_Information:_
◆ ◆ ◆ ◆ ◆ ◆ ◆

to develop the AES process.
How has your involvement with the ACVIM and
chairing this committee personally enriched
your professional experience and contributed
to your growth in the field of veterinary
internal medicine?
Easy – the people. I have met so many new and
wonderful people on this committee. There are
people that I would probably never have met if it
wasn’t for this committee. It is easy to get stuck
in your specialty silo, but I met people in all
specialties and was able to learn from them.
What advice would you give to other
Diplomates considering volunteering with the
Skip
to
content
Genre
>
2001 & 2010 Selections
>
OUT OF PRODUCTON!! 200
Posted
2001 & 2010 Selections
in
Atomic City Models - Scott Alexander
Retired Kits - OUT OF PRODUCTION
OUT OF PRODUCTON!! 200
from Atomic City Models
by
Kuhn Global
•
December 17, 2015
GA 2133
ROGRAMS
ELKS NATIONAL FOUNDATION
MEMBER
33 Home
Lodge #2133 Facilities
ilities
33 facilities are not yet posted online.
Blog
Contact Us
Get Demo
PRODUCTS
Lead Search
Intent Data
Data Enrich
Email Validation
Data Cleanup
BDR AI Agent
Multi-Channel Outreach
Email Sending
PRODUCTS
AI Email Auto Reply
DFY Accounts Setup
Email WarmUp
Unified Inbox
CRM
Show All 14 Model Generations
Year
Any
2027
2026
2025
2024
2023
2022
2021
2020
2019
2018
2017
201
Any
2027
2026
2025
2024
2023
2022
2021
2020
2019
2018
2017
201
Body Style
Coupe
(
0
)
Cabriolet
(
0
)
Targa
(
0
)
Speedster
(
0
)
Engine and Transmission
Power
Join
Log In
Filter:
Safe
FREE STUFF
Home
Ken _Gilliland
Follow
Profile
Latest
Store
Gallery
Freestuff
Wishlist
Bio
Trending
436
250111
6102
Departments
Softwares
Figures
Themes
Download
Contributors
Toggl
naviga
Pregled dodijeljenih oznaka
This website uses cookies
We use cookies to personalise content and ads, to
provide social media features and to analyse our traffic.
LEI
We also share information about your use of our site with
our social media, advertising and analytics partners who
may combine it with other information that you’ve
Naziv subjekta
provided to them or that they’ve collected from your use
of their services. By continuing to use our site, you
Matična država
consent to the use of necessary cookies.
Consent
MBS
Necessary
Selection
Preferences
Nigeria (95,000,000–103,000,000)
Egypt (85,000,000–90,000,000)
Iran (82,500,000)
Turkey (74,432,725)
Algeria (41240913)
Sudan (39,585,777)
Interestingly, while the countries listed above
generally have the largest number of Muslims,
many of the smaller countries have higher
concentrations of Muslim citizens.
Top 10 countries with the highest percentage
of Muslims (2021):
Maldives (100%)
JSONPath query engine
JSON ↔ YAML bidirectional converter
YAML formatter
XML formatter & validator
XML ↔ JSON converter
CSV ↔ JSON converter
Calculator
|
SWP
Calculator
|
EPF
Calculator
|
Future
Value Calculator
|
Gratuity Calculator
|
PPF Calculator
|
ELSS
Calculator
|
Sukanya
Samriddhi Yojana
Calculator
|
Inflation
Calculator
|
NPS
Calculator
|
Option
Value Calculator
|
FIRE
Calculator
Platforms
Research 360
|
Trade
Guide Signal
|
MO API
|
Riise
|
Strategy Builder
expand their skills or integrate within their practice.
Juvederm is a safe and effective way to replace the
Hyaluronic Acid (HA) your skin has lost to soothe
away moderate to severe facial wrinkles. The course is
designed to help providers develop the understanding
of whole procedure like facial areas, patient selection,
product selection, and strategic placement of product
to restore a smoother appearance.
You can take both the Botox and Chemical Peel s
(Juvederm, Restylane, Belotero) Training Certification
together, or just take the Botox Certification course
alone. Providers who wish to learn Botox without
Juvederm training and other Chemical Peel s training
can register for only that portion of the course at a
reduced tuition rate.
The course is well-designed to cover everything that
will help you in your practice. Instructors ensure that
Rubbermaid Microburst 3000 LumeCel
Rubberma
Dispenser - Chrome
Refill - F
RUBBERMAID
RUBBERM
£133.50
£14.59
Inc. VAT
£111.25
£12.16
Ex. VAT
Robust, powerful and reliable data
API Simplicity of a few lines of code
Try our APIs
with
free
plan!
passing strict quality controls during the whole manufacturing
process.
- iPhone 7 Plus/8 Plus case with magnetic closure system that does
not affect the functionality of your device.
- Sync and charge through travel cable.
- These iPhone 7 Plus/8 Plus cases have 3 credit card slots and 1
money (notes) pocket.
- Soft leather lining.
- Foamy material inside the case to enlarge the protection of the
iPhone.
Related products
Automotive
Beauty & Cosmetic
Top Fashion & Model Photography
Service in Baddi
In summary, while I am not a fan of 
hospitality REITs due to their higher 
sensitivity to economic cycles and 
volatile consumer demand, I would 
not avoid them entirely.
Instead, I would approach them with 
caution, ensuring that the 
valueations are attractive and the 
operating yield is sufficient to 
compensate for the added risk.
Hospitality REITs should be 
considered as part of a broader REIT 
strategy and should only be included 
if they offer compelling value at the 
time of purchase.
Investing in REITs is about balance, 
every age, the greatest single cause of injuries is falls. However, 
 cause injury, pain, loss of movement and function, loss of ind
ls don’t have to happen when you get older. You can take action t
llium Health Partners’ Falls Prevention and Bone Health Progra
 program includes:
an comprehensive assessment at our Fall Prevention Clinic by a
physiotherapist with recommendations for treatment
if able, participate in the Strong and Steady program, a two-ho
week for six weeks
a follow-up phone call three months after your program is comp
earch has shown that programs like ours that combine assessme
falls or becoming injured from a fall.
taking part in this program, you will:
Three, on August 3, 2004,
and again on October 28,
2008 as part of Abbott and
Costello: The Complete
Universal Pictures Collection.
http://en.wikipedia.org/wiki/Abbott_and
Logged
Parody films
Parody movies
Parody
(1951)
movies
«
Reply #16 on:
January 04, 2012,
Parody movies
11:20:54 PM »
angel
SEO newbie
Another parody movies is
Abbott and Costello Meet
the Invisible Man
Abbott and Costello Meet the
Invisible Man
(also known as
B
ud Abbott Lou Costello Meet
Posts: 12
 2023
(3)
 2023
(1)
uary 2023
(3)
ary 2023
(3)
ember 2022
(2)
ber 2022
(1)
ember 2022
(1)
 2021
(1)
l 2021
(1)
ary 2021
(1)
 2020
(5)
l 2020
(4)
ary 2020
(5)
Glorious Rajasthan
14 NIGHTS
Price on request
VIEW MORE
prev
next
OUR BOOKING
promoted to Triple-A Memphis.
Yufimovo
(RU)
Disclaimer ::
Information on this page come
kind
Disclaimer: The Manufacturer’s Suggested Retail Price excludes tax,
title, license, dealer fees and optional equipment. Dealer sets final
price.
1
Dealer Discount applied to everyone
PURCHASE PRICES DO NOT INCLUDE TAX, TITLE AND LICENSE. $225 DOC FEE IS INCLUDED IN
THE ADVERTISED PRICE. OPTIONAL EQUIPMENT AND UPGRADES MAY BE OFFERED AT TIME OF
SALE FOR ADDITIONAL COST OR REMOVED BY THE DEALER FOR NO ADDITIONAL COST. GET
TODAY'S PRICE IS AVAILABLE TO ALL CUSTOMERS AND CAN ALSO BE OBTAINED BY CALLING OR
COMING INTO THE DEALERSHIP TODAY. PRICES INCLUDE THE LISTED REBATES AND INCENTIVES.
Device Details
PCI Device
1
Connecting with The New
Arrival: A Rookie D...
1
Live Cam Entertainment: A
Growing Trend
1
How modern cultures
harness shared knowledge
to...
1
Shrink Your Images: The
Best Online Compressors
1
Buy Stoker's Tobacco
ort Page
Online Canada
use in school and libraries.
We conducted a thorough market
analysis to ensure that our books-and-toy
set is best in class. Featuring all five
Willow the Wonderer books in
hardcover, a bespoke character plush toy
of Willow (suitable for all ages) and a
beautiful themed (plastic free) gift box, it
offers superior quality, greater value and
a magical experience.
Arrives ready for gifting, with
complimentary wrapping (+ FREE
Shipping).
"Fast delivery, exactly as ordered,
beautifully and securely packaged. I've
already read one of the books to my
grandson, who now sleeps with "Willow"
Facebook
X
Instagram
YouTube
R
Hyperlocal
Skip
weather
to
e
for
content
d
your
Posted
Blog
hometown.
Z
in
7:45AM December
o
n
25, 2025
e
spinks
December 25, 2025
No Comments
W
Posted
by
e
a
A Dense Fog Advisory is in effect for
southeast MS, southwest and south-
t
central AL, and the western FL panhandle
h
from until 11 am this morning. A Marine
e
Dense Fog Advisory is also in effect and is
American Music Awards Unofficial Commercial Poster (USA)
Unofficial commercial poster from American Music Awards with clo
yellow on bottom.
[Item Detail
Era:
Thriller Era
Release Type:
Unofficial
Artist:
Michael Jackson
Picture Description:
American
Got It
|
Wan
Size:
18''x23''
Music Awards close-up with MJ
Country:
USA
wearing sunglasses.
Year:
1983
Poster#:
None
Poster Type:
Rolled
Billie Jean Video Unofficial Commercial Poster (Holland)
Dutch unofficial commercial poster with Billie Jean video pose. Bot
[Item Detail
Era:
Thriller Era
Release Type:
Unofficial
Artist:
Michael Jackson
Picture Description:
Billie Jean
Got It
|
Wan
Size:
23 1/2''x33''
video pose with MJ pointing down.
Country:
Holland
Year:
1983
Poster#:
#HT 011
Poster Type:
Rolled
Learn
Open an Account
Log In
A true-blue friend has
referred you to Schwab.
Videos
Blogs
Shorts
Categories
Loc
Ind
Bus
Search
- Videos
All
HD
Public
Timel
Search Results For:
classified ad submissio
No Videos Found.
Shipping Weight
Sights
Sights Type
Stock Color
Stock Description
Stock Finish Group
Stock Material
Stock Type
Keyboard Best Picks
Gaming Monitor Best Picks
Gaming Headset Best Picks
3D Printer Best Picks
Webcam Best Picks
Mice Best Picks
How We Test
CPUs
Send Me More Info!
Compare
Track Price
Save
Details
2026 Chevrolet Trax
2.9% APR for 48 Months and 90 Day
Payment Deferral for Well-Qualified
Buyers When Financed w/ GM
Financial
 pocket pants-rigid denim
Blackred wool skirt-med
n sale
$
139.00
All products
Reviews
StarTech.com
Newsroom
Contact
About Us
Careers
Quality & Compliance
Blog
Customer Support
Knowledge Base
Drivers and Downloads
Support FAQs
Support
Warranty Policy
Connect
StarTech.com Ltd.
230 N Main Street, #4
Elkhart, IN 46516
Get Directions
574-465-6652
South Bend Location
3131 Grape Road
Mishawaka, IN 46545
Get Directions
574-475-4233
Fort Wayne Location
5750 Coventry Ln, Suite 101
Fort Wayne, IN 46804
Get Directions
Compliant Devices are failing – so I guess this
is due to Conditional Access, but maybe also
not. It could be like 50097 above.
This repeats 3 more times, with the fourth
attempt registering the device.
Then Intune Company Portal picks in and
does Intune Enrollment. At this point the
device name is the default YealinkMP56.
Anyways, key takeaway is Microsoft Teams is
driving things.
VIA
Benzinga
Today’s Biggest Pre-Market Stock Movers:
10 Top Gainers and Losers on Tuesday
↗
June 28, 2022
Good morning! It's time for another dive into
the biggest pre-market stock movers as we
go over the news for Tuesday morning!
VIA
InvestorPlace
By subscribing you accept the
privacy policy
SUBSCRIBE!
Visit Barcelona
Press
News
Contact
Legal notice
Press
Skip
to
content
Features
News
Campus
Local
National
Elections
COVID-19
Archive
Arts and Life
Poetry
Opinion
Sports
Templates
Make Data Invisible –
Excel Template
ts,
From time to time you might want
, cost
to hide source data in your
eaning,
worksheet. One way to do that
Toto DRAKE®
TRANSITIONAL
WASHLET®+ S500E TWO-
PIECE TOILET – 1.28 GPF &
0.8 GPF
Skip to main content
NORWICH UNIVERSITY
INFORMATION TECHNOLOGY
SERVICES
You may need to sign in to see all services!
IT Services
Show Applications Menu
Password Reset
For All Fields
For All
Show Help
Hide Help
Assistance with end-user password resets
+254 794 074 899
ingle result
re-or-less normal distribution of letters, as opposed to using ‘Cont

◆ ◆ ◆ ◆ ◆ ◆ ◆

_Exercise:_ The response must consist solely of the lines from the top of the records through the line holding "Multi-Channel Outreach", copied word for word.

_Answer area:_
to develop the AES process.
How has your involvement with the ACVIM and
chairing this committee personally enriched
your professional experience and contributed
to your growth in the field of veterinary
internal medicine?
Easy – the people. I have met so many new and
wonderful people on this committee. There are
people that I would probably never have met if it
wasn’t for this committee. It is easy to get stuck
in your specialty silo, but I met people in all
specialties and was able to learn from them.
What advice would you give to other
Diplomates considering volunteering with the
Skip
to
content
Genre
>
2001 & 2010 Selections
>
OUT OF PRODUCTON!! 200
Posted
2001 & 2010 Selections
in
Atomic City Models - Scott Alexander
Retired Kits - OUT OF PRODUCTION
OUT OF PRODUCTON!! 200
from Atomic City Models
by
Kuhn Global
•
December 17, 2015
GA 2133
ROGRAMS
ELKS NATIONAL FOUNDATION
MEMBER
33 Home
Lodge #2133 Facilities
ilities
33 facilities are not yet posted online.
Blog
Contact Us
Get Demo
PRODUCTS
Lead Search
Intent Data
Data Enrich
Email Validation
Data Cleanup
BDR AI Agent
Multi-Channel Outreach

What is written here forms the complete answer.